▶ Recorded data:
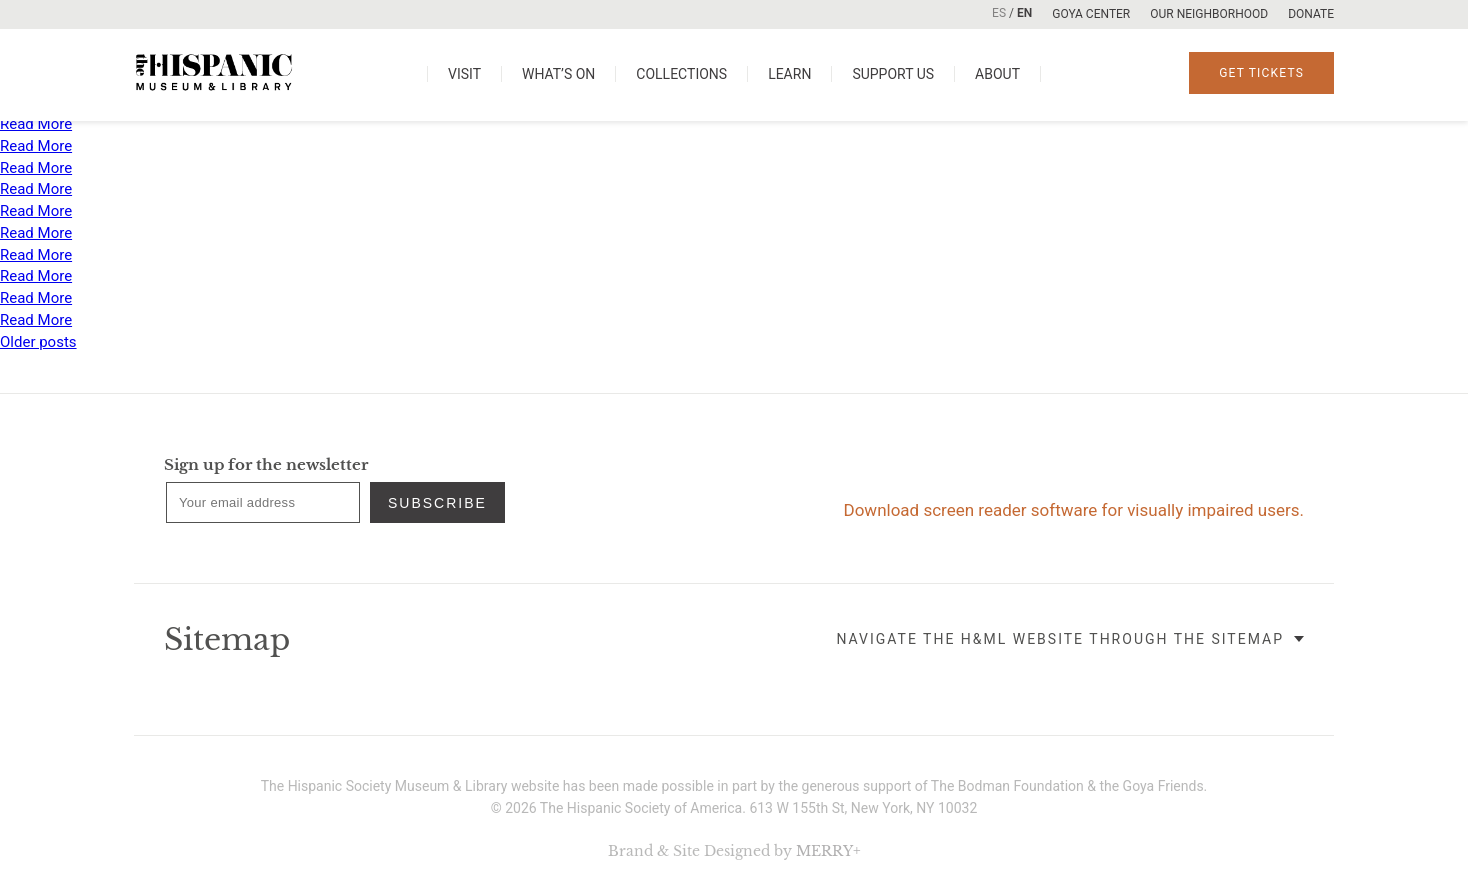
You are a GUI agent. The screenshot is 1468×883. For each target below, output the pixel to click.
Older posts (38, 342)
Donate (1311, 14)
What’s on (558, 74)
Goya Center (1091, 14)
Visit (464, 74)
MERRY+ (828, 851)
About (997, 74)
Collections (681, 74)
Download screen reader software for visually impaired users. (1074, 510)
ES (999, 13)
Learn (789, 74)
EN (1024, 13)
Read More (36, 124)
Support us (893, 74)
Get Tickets (1261, 73)
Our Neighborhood (1209, 14)
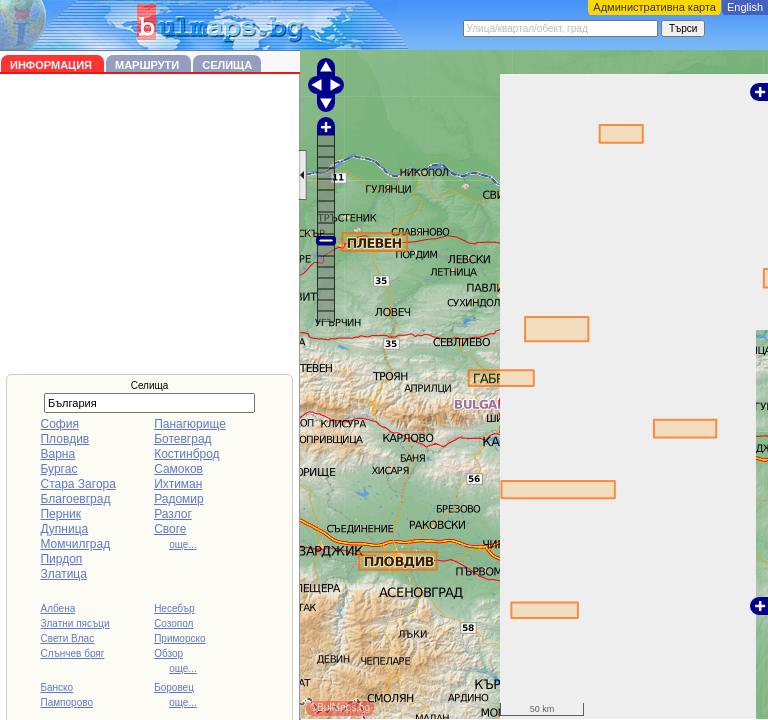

▶ Task goal:
With the pictures omitted, restate every entry above word for word.

▶ Written response:
You are a GUI agent. The screenshot is 1468×883. For each target below, output the pixel to click.
Older posts (38, 342)
Donate (1311, 14)
What’s on (558, 74)
Goya Center (1091, 14)
Visit (464, 74)
MERRY+ (828, 851)
About (997, 74)
Collections (681, 74)
Download screen reader software for visually impaired users. (1074, 510)
ES (999, 13)
Learn (789, 74)
EN (1024, 13)
Read More (36, 124)
Support us (893, 74)
Get Tickets (1261, 73)
Our Neighborhood (1209, 14)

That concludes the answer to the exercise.